_Material for the task_
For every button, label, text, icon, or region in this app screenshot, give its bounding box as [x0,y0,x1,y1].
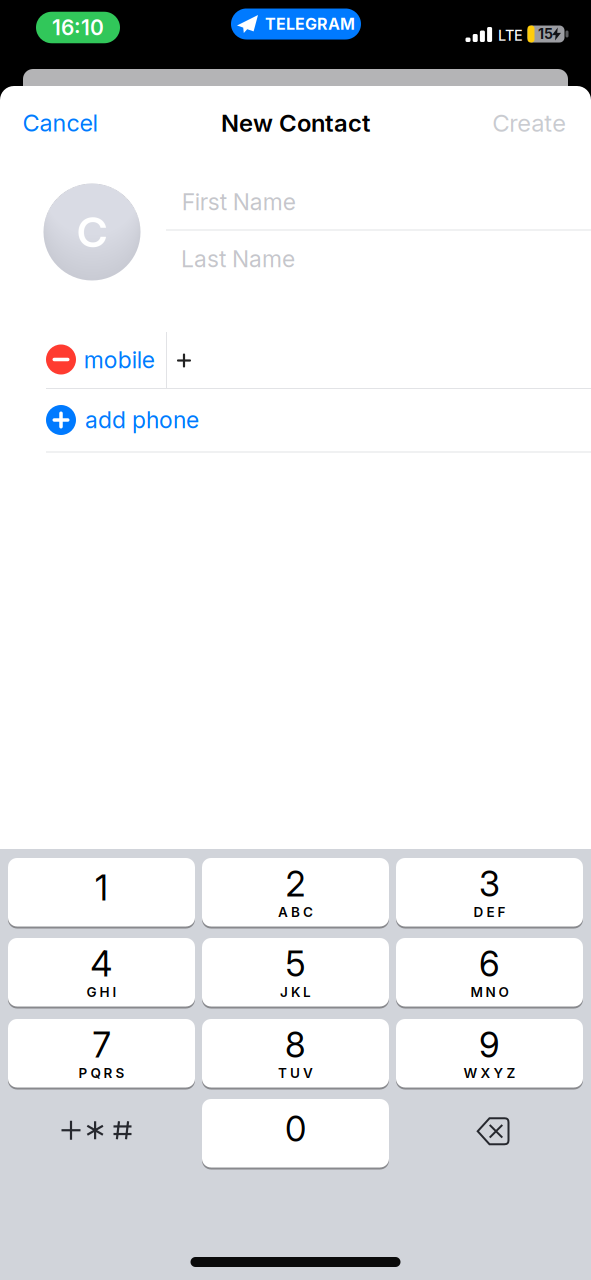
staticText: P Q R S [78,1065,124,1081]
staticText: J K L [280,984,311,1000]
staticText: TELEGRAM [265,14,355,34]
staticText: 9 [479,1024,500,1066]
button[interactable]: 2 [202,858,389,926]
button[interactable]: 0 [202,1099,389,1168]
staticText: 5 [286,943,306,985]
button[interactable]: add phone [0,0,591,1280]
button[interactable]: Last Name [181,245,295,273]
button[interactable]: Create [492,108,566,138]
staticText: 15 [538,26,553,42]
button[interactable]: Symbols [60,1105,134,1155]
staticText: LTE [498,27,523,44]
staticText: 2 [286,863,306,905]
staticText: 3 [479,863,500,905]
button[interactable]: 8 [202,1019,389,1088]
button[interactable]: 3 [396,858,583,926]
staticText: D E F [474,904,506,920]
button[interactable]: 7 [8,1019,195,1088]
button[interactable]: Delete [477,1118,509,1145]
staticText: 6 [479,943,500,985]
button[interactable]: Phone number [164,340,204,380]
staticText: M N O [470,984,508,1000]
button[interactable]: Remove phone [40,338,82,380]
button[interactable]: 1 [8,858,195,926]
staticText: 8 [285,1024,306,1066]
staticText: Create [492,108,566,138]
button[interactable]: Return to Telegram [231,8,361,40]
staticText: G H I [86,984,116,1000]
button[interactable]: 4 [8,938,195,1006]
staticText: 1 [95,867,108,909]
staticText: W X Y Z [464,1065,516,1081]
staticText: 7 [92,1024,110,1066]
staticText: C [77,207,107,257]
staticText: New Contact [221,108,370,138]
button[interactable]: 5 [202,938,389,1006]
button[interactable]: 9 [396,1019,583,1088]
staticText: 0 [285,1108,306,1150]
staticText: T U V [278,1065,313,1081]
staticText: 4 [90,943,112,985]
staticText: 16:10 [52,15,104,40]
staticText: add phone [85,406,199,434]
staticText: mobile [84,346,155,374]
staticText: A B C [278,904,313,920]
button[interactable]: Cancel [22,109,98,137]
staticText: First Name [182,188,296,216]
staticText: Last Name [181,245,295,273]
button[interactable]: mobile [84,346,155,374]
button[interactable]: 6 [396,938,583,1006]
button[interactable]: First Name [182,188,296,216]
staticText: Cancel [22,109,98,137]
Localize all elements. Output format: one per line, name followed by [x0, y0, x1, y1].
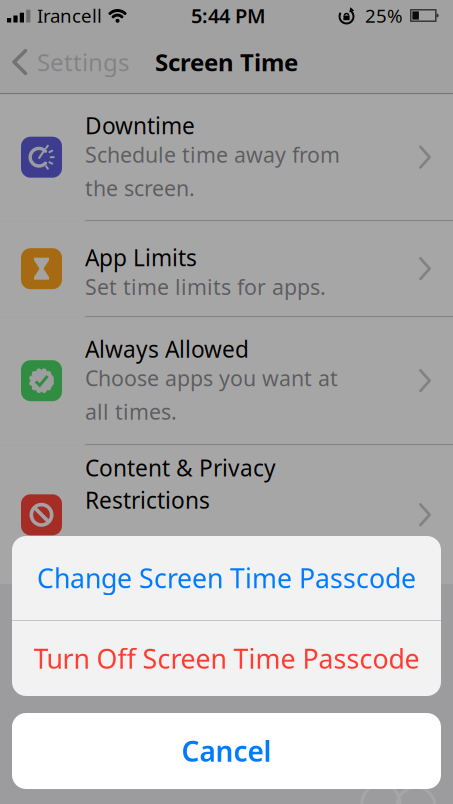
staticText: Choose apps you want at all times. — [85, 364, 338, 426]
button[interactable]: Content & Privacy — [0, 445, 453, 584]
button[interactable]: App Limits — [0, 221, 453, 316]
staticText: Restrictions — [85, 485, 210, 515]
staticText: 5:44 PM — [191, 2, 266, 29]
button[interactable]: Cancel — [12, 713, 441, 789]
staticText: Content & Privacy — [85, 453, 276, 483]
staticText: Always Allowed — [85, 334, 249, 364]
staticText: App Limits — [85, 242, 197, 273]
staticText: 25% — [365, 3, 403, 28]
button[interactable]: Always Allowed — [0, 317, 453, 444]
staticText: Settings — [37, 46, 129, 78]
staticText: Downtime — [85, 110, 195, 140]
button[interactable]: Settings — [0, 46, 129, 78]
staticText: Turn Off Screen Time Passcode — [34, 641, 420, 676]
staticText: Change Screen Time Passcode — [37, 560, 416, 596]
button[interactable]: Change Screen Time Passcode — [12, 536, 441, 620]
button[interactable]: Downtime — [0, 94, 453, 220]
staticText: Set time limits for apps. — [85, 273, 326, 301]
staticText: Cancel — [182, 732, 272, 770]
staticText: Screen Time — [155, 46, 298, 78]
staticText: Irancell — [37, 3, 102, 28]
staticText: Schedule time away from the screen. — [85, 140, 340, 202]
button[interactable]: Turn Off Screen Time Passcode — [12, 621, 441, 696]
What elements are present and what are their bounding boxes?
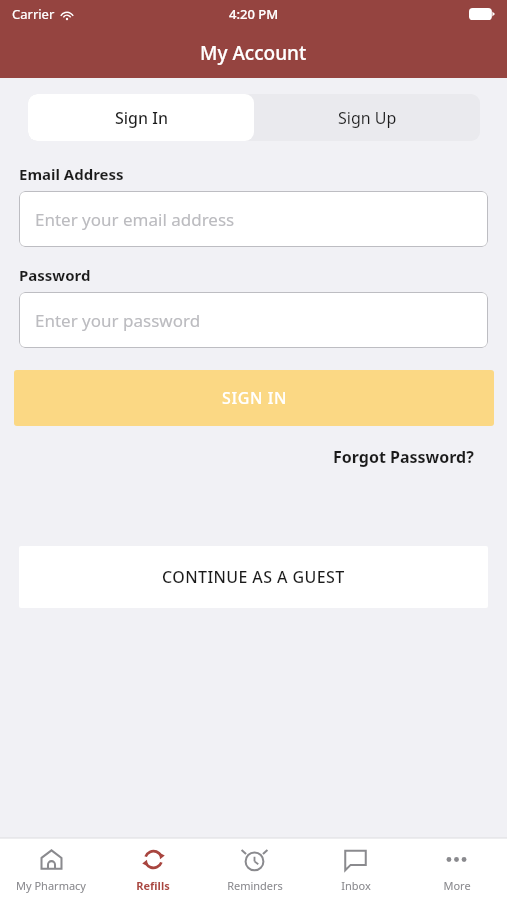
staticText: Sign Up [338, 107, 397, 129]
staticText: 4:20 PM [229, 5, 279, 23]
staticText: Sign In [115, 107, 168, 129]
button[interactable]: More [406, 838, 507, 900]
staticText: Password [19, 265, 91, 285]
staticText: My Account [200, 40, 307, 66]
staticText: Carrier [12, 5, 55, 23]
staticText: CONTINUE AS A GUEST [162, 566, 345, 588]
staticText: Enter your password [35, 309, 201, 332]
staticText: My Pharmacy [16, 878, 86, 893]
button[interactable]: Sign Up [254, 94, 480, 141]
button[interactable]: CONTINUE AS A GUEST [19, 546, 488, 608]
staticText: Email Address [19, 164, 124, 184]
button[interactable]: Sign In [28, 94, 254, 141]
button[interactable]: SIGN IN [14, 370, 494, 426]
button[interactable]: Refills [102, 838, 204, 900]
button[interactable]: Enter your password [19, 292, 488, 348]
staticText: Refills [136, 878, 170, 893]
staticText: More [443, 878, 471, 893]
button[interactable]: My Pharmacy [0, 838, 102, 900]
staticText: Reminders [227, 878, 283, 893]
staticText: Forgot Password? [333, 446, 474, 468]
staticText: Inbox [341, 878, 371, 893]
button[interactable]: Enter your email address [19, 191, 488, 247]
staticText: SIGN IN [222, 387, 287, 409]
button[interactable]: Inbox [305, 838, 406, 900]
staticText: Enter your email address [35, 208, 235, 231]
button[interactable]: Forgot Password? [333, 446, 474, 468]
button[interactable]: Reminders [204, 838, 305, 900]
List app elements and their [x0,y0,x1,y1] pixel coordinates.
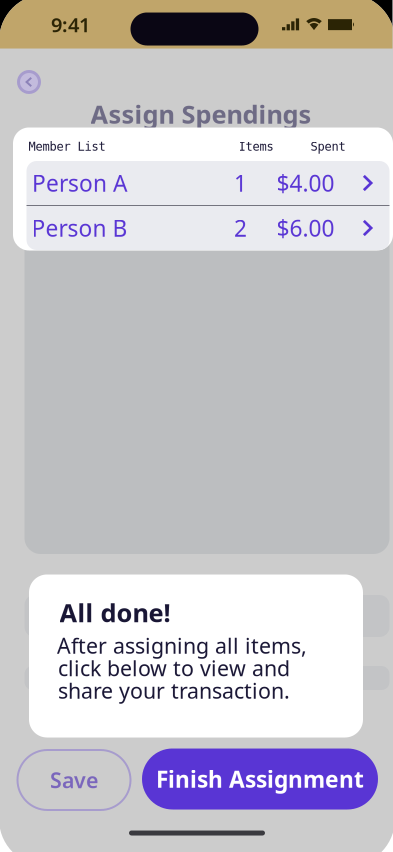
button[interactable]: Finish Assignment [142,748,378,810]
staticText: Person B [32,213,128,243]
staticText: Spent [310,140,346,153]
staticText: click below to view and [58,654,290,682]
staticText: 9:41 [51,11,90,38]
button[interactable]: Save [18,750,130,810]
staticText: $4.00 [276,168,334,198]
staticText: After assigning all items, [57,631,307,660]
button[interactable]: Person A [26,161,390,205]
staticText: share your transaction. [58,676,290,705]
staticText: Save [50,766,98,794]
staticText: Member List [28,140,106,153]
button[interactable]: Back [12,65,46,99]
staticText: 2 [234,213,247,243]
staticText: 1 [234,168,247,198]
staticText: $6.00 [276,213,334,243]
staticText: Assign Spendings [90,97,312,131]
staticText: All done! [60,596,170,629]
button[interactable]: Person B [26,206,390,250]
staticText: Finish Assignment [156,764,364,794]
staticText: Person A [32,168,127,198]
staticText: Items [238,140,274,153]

_Exercise aim_
Reproduce every line in the data that has the word "Always" in it.

_Completed exercise_
staticText: Always Allowed — [85, 334, 249, 364]
button[interactable]: Always Allowed — [0, 317, 453, 444]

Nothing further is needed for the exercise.